I was in meeting in Tucson Arizona last Sunday. My wife and I were down watching our grandchildren. The teacher talked about Larry Y. Wilson’s talk “Only upon the Principles of Righteousness.” The content was very impressive. One of the phrases in this article that caught my attention was:
Wise parents prepare their children to get along without them. They provide opportunities for growth as children acquire the spiritual maturity to exercise their agency properly.
Letting go of a child, or any other loved-one, allowing them to experience consequences can be very difficult.
As a mental health professional people understanding and living by this concept alone would reduce my business by 1/2 – The other half would be reduced if the Internet disappeared.
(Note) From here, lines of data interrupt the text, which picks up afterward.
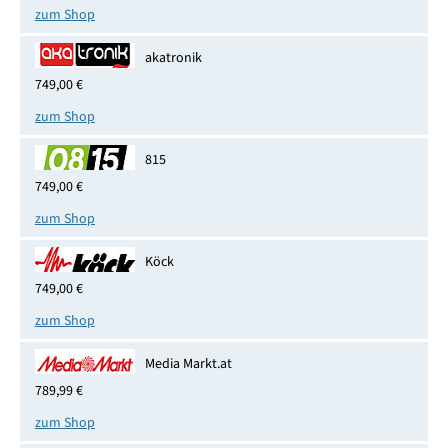
zum Shop
akatronik
749,00 €
zum Shop
815
749,00 €
zum Shop
Köck
749,00 €
zum Shop
Media Markt.at
789,99 €
zum Shop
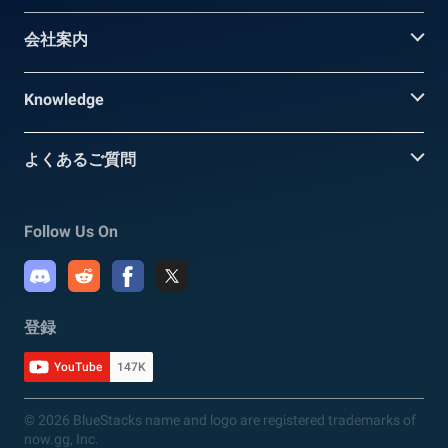
会社案内
Knowledge
よくあるご質問
Follow Us On
登録
YouTube
147K
© 2026 BlueStacks name and logo are registered trademarks of
now.gg, Inc.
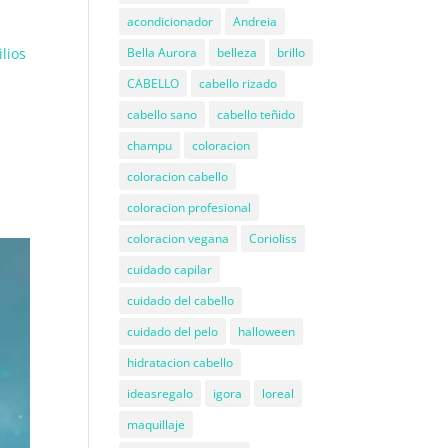
acondicionador
Andreia
ilios
Bella Aurora
belleza
brillo
CABELLO
cabello rizado
cabello sano
cabello teñido
champu
coloracion
coloracion cabello
coloracion profesional
coloracion vegana
Corioliss
cuidado capilar
cuidado del cabello
cuidado del pelo
halloween
hidratacion cabello
ideasregalo
igora
loreal
maquillaje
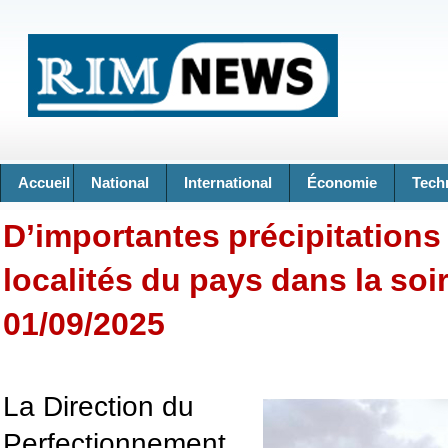
Accueil
National
International
Économie
Tech
D’importantes précipitations
localités du pays dans la soi
01/09/2025
La Direction du
Perfectionnement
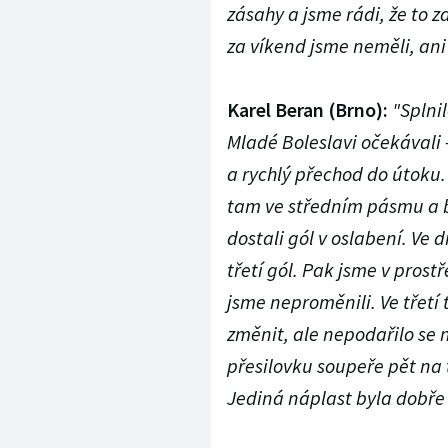
zásahy a jsme rádi, že to 
za víkend jsme neměli, an
Karel Beran (Brno):
"Splnil
Mladé Boleslavi očekávali -
a rychlý přechod do útoku. 
tam ve středním pásmu a b
dostali gól v oslabení. Ve 
třetí gól. Pak jsme v prost
jsme neproměnili. Ve třetí 
změnit, ale nepodařilo se 
přesilovku soupeře pět na t
Jediná náplast byla dobře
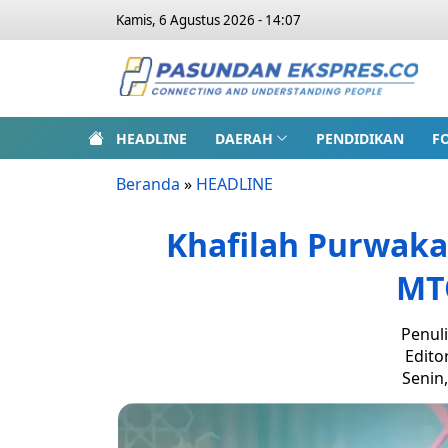
Kamis, 6 Agustus 2026 - 14:07
HEADLINE
DAERAH
PENDIDIKAN
F
Beranda
»
HEADLINE
Khafilah Purwaka
MT
Penuli
Edito
Senin,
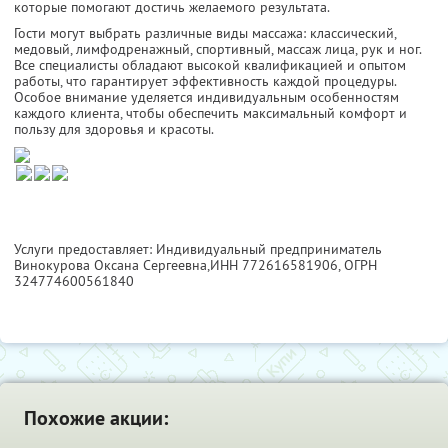
которые помогают достичь желаемого результата.
Гости могут выбрать различные виды массажа: классический,
медовый, лимфодренажный, спортивный, массаж лица, рук и ног.
Все специалисты обладают высокой квалификацией и опытом
работы, что гарантирует эффективность каждой процедуры.
Особое внимание уделяется индивидуальным особенностям
каждого клиента, чтобы обеспечить максимальный комфорт и
пользу для здоровья и красоты.
Услуги предоставляет: Индивидуальный предприниматель
Винокурова Оксана Сергеевна,
ИНН 772616581906
, ОГРН
324774600561840
Похожие акции:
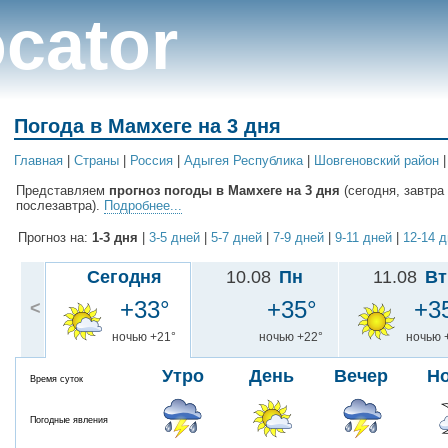
cator
Погода в Мамхеге на 3 дня
Главная
|
Cтраны
|
Россия
|
Адыгея Республика
|
Шовгеновский район
Представляем
прогноз погоды в Мамхеге на 3 дня
(сегодня, завтра
послезавтра).
Подробнее...
Прогноз на:
1-3 дня
|
3-5 дней
|
5-7 дней
|
7-9 дней
|
9-11 дней
|
12-14 
Сегодня
10.08
Пн
11.08
Вт
+33°
+35°
+3
<
ночью +21°
ночью +22°
ночью 
Утро
День
Вечер
Н
Время суток
Погодные явления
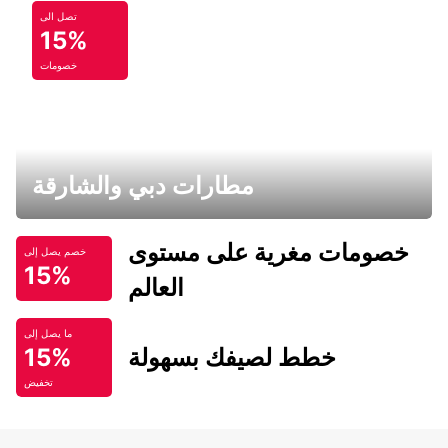
تصل الى
15%
خصومات
مطارات دبي والشارقة
خصومات مغرية على مستوى
خصم يصل إلى
15%
العالم
ما يصل إلى
خطط لصيفك بسهولة
15%
تخفيض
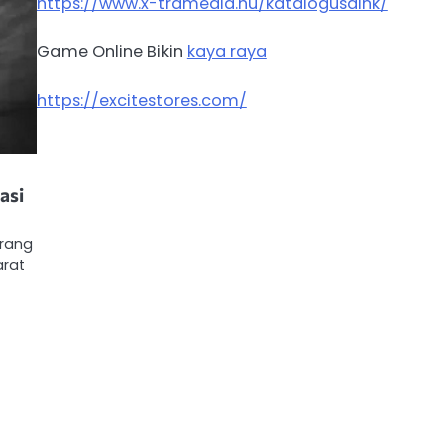
https://www.x-tramedia.hu/katalogusaink/
Game Online Bikin
kaya raya
https://excitestores.com/
asi
orang
arat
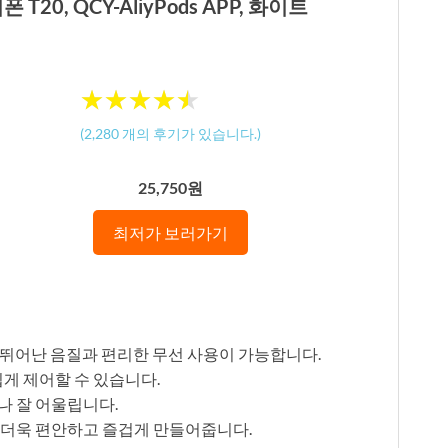
T20, QCY-AliyPods APP, 화이트
★
★
★
★
★
★
★
★
★
★
(
2,280
개의 후기가 있습니다.)
25,750원
최저가 보러가기
0은 뛰어난 음질과 편리한 무선 사용이 가능합니다.
을 쉽게 제어할 수 있습니다.
나 잘 어울립니다.
 더욱 편안하고 즐겁게 만들어줍니다.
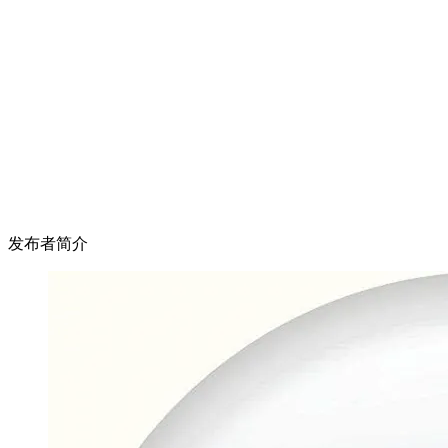
发布者简介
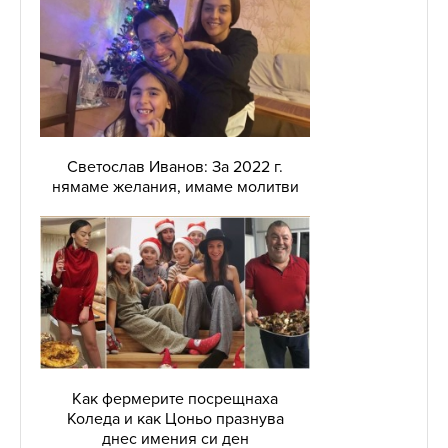
Светослав Иванов: За 2022 г.
нямаме желания, имаме молитви
Как фермерите посрещнаха
Коледа и как Цоньо празнува
днес имения си ден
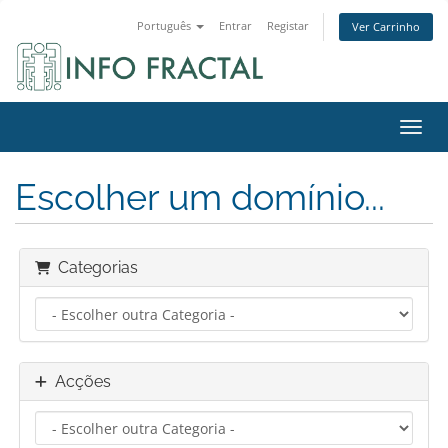
Português
Entrar
Registar
Ver Carrinho
Alter
Escolher um domínio...
Categorias
Acções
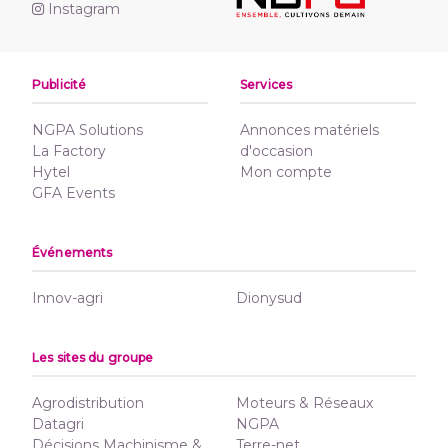
Instagram
Publicité
Services
NGPA Solutions
Annonces matériels
La Factory
d'occasion
Hytel
Mon compte
GFA Events
Événements
Innov-agri
Dionysud
Les sites du groupe
Agrodistribution
Moteurs & Réseaux
Datagri
NGPA
Décisions Machinisme &
Terre-net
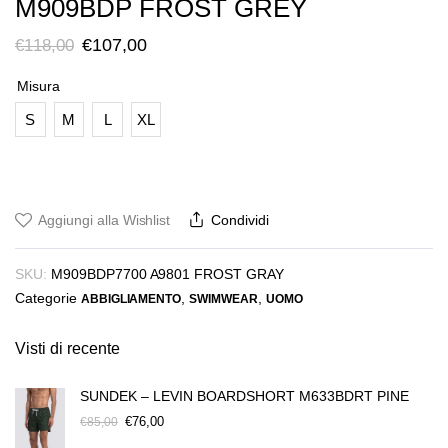
M909BDP FROST GREY
Il
Il
€
107,00
€
118,00
prezzo
prezzo
Misura
originale
attuale
S
M
L
XL
era:
è:
€118,00.
€107,00.
Aggiungi alla Wishlist
Condividi
SKU:
M909BDP7700 A9801 FROST GRAY
Categorie
,
,
ABBIGLIAMENTO
SWIMWEAR
UOMO
Visti di recente
SUNDEK – LEVIN BOARDSHORT M633BDRT PINE
Il
Il
€
76,00
€
85,00
prezzo
prezzo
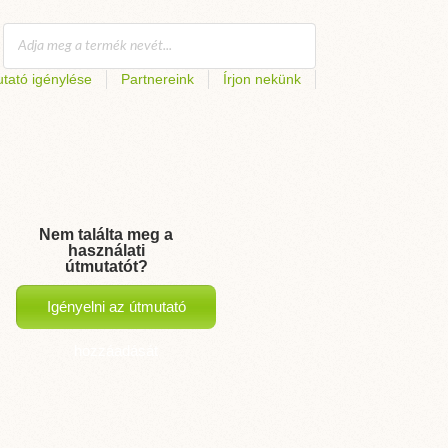
tató igénylése
Partnereink
Írjon nekünk
Nem találta meg a
használati
útmutatót?
Igényelni az útmutató
hozzáadását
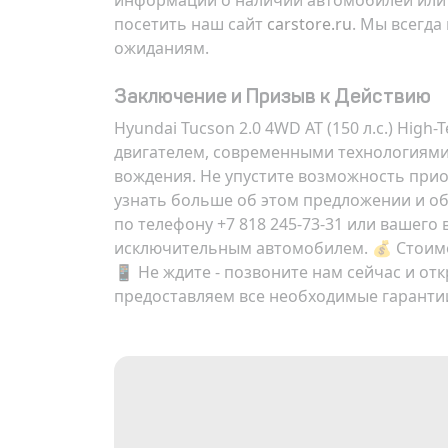
информации о наличии автомобилей или 
посетить наш сайт
carstore.ru
. Мы всегд
ожиданиям.
Заключение и Призыв к Действию
Hyundai Tucson 2.0 4WD AT (150 л.с.) Hig
двигателем, современными технологиями
вождения. Не упустите возможность прио
узнать больше об этом предложении и об
по телефону +7 818 245-73-31 или вашего
исключительным автомобилем. 💰 Стоим
📱 Не ждите - позвоните нам сейчас и отк
предоставляем все необходимые гаранти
That’s right no codependence and no porn and I’d be looking for another job!
An individual becoming so preoccupied and worried about someone else’s salvation is a major contributor to emotional distress, like depression. For some reason this is a terribly difficult principle to teach-and to live. How to you teach an individual “the line” where nurturing and direction stops and agency and independence begins? And at what age and for what behavior?
These are very difficult questions for even the most competent person.
Jacob talks about his “firmness in the Spirit” being “shaken” and “stumbling” because “My over anxiety for you.” (Jacob 4:18) To me this suggests as Jacob was preaching to the wicked Nephites against sexual concerns he was aware of “the line” – on one side he was fulfilling his responsibility as a prophet and on the other side if not careful he could become so preoccupied and worried about (over anxiety) saving the Nephites he might jeopardize his own salvation! Typically, the side of the line seeking control is viewed dysfunctional and referred to as “Codependency.”
Well not exactly.
If the parents seek “control” and simply “stop” the behavior, they will forgo recognizing the children’s capacity to learn and to exercise agency. If the parents choose to develop a healthy relationship with the children and teach them “correct principles and they govern themselves” (See: Teach Them Correct Principles, by Boyd K. Packer) they might consider an alternative approach.
The importance of this lesson for future teenage years are easily seen.
An eternal principle
If parents hold on to ALL decision-making power and see it as their ‘right’ they severely limit the growth and development of their children.
Larry Y. Wilson “Only upon the Principles of Righteousness.”